It's not clear if you know this or not, but those are Ensembl gene IDs for Chinese hamster. The annotation package you are trying to use is for Humans, which you are aware of, and the fact that there is an 'eg' in the name is intended to indicate that the central key for the underlying database is Entrez Gene, which is what NCBI used to call their Gene IDs.
So you are trying to use an NCBI-based annotation of human genes to annotate Chinese hamster data for which you have Ensembl IDs, which obviously isn't going to work. If you have Ensembl IDs, you should do all your annotations within the EBI/EBML world, rather than trying to do NCBI -> Ensembl mappings. That means you use biomaRt
. The trick here is that you don't know a priori what arguments you need to use for various functions, so you need to figure out what you need.
## load biomaRt and get a 'base' mart. I use the useast mirror because I'm in the Eastern part of the US
> library(biomaRt)
> mart <- useEnsembl("ensembl", mirror = "useast")
## get a listing of the available data sets
> z <- listDatasets(mart)
## what are the mart names for Chinese hamster?
> z[grep("Chinese hamster", z[,2]),]
dataset description
32 cgchok1gshd_gene_ensembl Chinese hamster CHOK1GS genes (CHOK1GS_HDv1)

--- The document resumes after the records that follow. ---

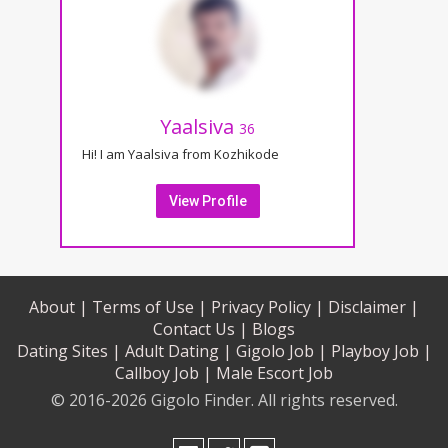
Yaalsiva
36
Hi! I am Yaalsiva from Kozhikode
View Profile
About |
Terms of Use |
Privacy Policy |
Disclaimer |
Contact Us |
Blogs
Dating Sites |
Adult Dating |
Gigolo Job |
Playboy Job |
Callboy Job |
Male Escort Job
© 2016-2026 Gigolo Finder. All rights reserved.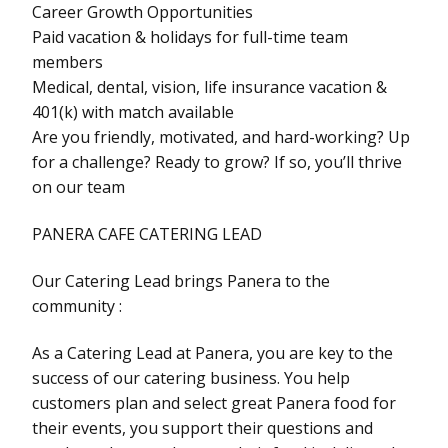
Career Growth Opportunities
Paid vacation & holidays for full-time team
members
Medical, dental, vision, life insurance vacation &
401(k) with match available
Are you friendly, motivated, and hard-working? Up
for a challenge? Ready to grow? If so, you’ll thrive
on our team
PANERA CAFE CATERING LEAD
Our Catering Lead brings Panera to the
community :
As a Catering Lead at Panera, you are key to the
success of our catering business. You help
customers plan and select great Panera food for
their events, you support their questions and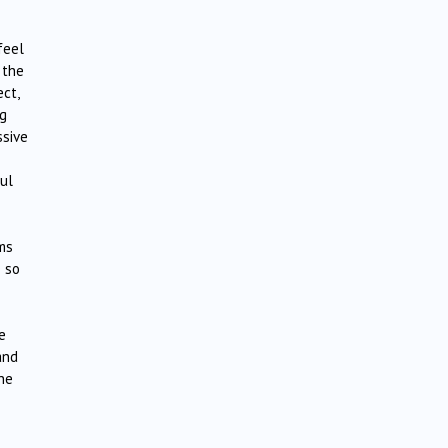
feel
 the
ct,
ng
ssive
ul
ems
e so
e
and
he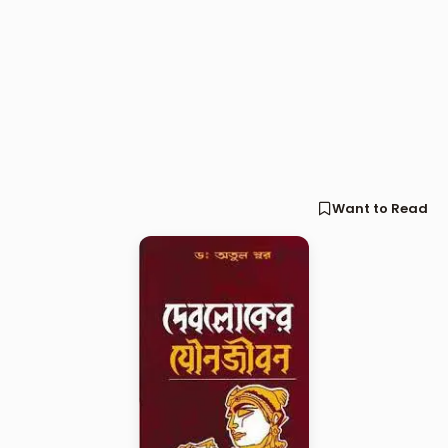
Want to Read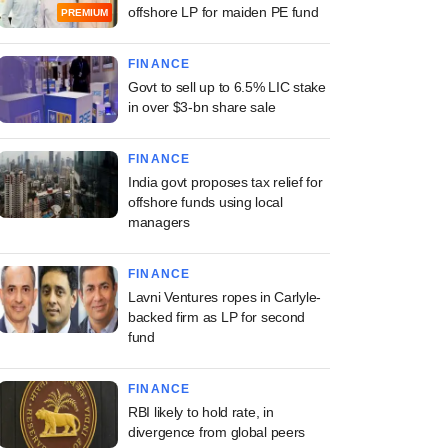
offshore LP for maiden PE fund
PREMIUM
FINANCE
Govt to sell up to 6.5% LIC stake
in over $3-bn share sale
FINANCE
India govt proposes tax relief for
offshore funds using local
managers
FINANCE
Lavni Ventures ropes in Carlyle-
backed firm as LP for second
fund
FINANCE
RBI likely to hold rate, in
divergence from global peers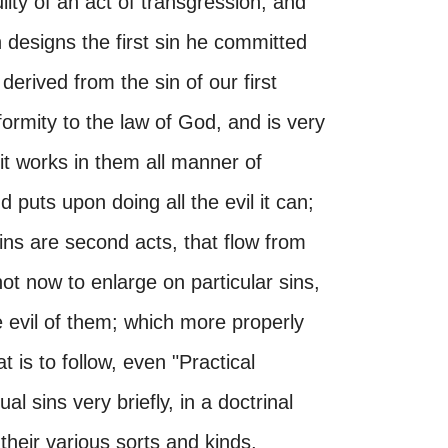
ilty of an act of transgression; and
 designs the first sin he committed
 derived from the sin of our first
nformity to the law of God, and is very
 it works in them all manner of
 puts upon doing all the evil it can;
sins are second acts, that flow from
ot now to enlarge on particular sins,
e evil of them; which more properly
 is to follow, even "Practical
ual sins very briefly, in a doctrinal
 their various sorts and kinds,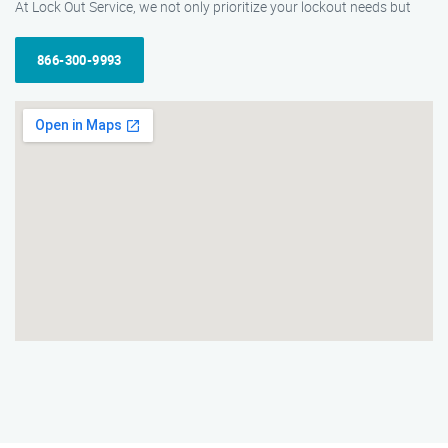
At Lock Out Service, we not only prioritize your lockout needs but
866-300-9993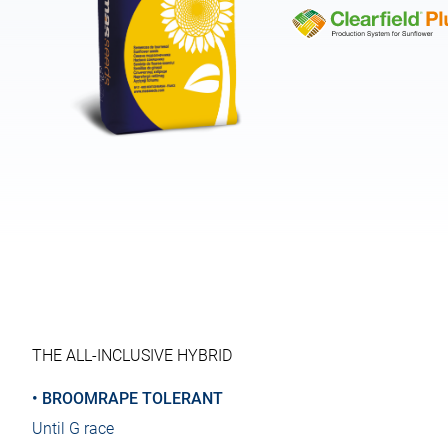
THE ALL-INCLUSIVE HYBRID
• BROOMRAPE TOLERANT
Until G race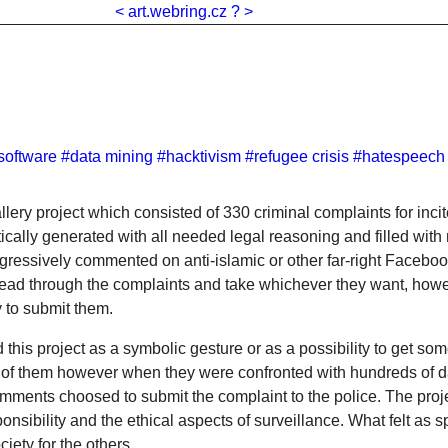
<
art.webring.cz
?
>
software
#data mining
#hacktivism
#refugee crisis
#hatespeech
lery project which consisted of 330 criminal complaints for inci
cally generated with all needed legal reasoning and filled wit
ggressively commented on anti-islamic or other far-right Faceboo
read through the complaints and take whichever they want, how
y to submit them.
this project as a symbolic gesture or as a possibility to get som
 of them however when they were confronted with hundreds of 
mments choosed to submit the complaint to the police. The proje
nsibility and the ethical aspects of surveillance. What felt as 
iety for the others.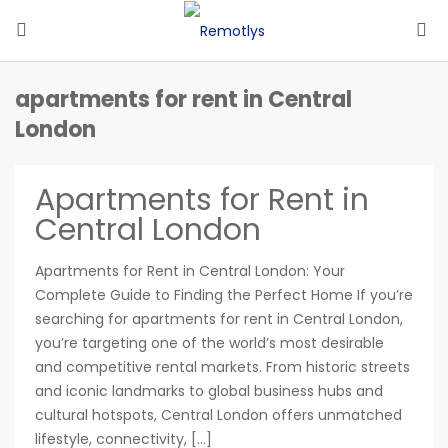
apartments for rent in Central
London
Apartments for Rent in
Central London
Apartments for Rent in Central London: Your
Complete Guide to Finding the Perfect Home If you’re
searching for apartments for rent in Central London,
you’re targeting one of the world’s most desirable
and competitive rental markets. From historic streets
and iconic landmarks to global business hubs and
cultural hotspots, Central London offers unmatched
lifestyle, connectivity, […]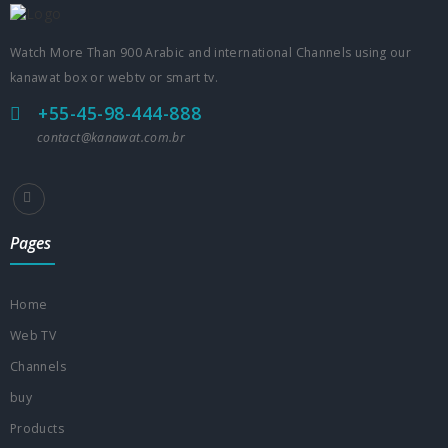
Watch More Than 900 Arabic and international Channels using our
kanawat box or webtv or smart tv.
+55-45-98-444-888
contact@kanawat.com.br
Pages
Home
Web TV
Channels
buy
Products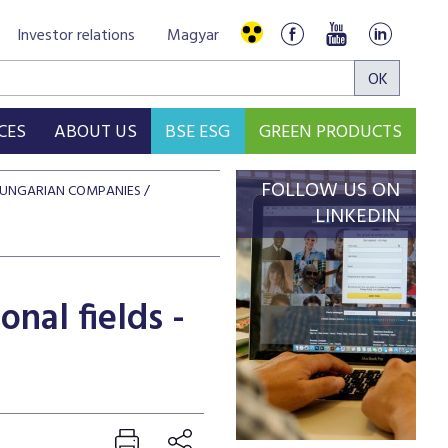
Investor relations
Magyar
CES
ABOUT US
BSE ESG
GREEN PRODUCTS
FOLLOW US ON
 HUNGARIAN COMPANIES
LINKEDIN
nal fields -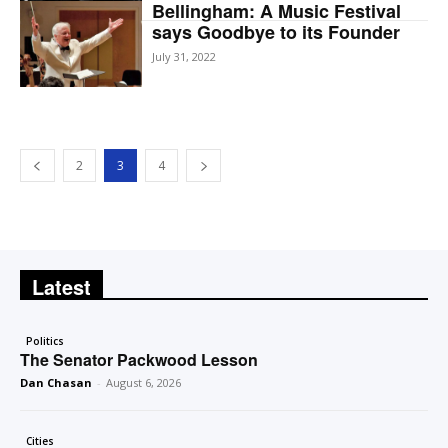
Bellingham: A Music Festival
says Goodbye to its Founder
July 31, 2022
2
3
4
Latest
Politics
The Senator Packwood Lesson
Dan Chasan
-
August 6, 2026
Cities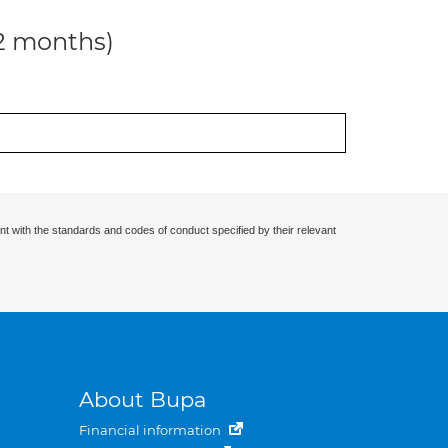
12 months)
nt with the standards and codes of conduct specified by their relevant
About Bupa
Financial information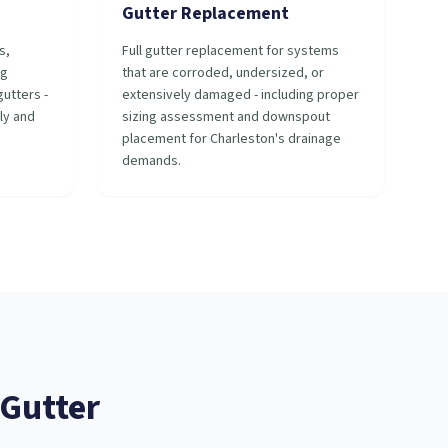
Gutter Replacement
s,
Full gutter replacement for systems
ng
that are corroded, undersized, or
utters -
extensively damaged - including proper
ly and
sizing assessment and downspout
placement for Charleston's drainage
demands.
Gutter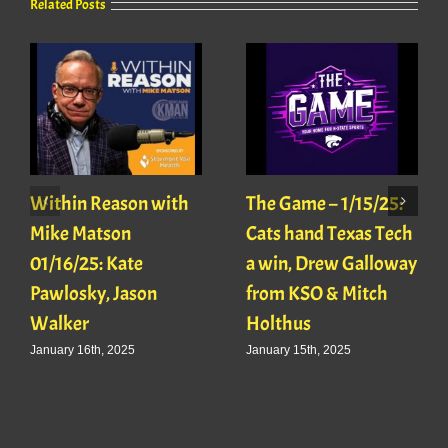
Related Posts
Within Reason with
The Game – 1/15/25:
Mike Matson
Cats hand Texas Tech
01/16/25: Kate
a win, Drew Galloway
Pawlosky, Jason
from KSO & Mitch
Walker
Holthus
January 16th, 2025
January 15th, 2025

33 cgcrigri_gene_ensembl Chinese hamster CriGri genes (CriGri_1.0)
35 cgpicr_gene_ensembl Chinese hamster PICR genes (CriGri-PICR)
version
32 CHOK1GS_HDv1
33 CriGri_1.0
35 CriGri-PICR
## I know from doing a search at ensembl.org that these are CHOK1GS gene IDs, so we use that
> mart <- useEnsembl("ensembl", "cgchok1gshd_gene_ensembl", mirror = "useast")
> ids <- c("ENSCGRG00001004858", "ENSCGRG00001007305", "ENSCGRG00001010983", "ENSCGRG00001012374", "ENSCGRG00001013169", "ENSCGRG00001013944")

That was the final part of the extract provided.